PyPI version CI codecov

vexy_glob is a high-performance Python extension for file system traversal and content searching, built with Rust. It provides a faster and more feature-rich alternative to Python's built-in glob (up to 6x faster) and pathlib (up to 12x faster) modules.

TL;DR

Installation:

pip install vexy_glob

Quick Start:

Find all Python files in the current directory and its subdirectories:

import vexy_glob

for path in vexy_glob.find("**/*.py"):
    print(path)

Find all files containing the text "import asyncio":

for match in vexy_glob.find("**/*.py", content="import asyncio"):
    print(f"{match.path}:{match.line_number}: {match.line_text}")

What is vexy_glob?

vexy_glob is a Python library that provides a powerful and efficient way to find files and search for content within them. It's built on top of the excellent Rust crates ignore (for file traversal) and grep-searcher (for content searching), which are the same engines powering tools like fd and ripgrep.

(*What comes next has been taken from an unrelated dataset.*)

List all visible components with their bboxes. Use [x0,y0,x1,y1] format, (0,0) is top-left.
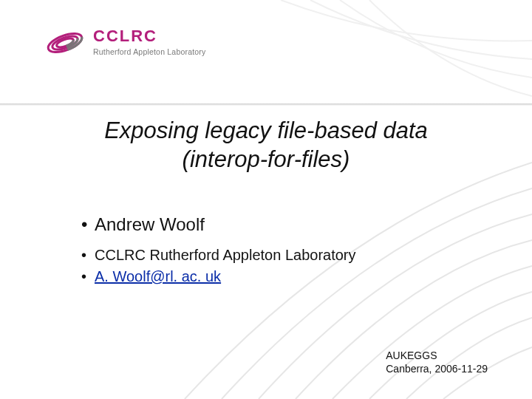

This means you get the speed and efficiency of Rust, with the convenience and ease of use of Python.

Key Features

  • Blazing Fast: 10-100x faster than Python's glob and pathlib for many use cases.
  • Streaming Results: Get the first results in milliseconds, without waiting for the entire file system scan to complete.
  • Memory Efficient: vexy_glob uses constant memory, regardless of the number of files or results.
  • Parallel Execution: Utilizes all your CPU cores to get the job done as quickly as possible.
  • Content Searching: Ripgrep-style content searching with regex support.
  • Rich Filtering: Filter files by size, modification time, and more.
  • Smart Defaults: Automatically respects .gitignore files and skips hidden files and directories.
  • Cross-Platform: Works on Linux, macOS, and Windows.

How it Works

vexy_glob uses a Rust-powered backend to perform the heavy lifting of file system traversal and content searching. The Rust extension releases Python's Global Interpreter Lock (GIL), allowing for true parallelism and a significant performance boost.

Results are streamed back to Python as they are found, using a producer-consumer architecture with crossbeam channels. This means you can start processing results immediately, without having to wait for the entire search to finish.

Why use vexy_glob?

If you find yourself writing scripts that need to find files based on patterns, or search for content within files, vexy_glob can be a game-changer. It's particularly useful for:

  • Large codebases: Quickly find files or code snippets in large projects.
  • Log file analysis: Search through gigabytes of logs in seconds.
  • Data processing pipelines: Efficiently find and process files based on various criteria.
  • Anywhere you need to find files fast!

Installation and Usage

Python Library

Install vexy_glob using pip:

pip install vexy_glob

Then use it in your Python code:

import vexy_glob

# Find all Python files
for path in vexy_glob.find("**/*.py"):
    print(path)

Command-Line Interface

vexy_glob also provides a powerful command-line interface for finding files and searching content directly from your terminal.

Finding Files

Use vexy_glob find to locate files matching glob patterns:

# Find all Python files
vexy_glob find "**/*.py"

# Find all markdown files larger than 10KB
vexy_glob find "**/*.md" --min-size 10k

# Find all log files modified in the last 2 days
vexy_glob find "*.log" --mtime-after -2d

# Find only directories
vexy_glob find "*" --type d

# Include hidden files
vexy_glob find "*" --hidden

# Limit search depth
vexy_glob find "**/*.txt" --depth 2

Searching Content

Use vexy_glob search to find content within files:

# Search for "import asyncio" in Python files
vexy_glob search "**/*.py" "import asyncio"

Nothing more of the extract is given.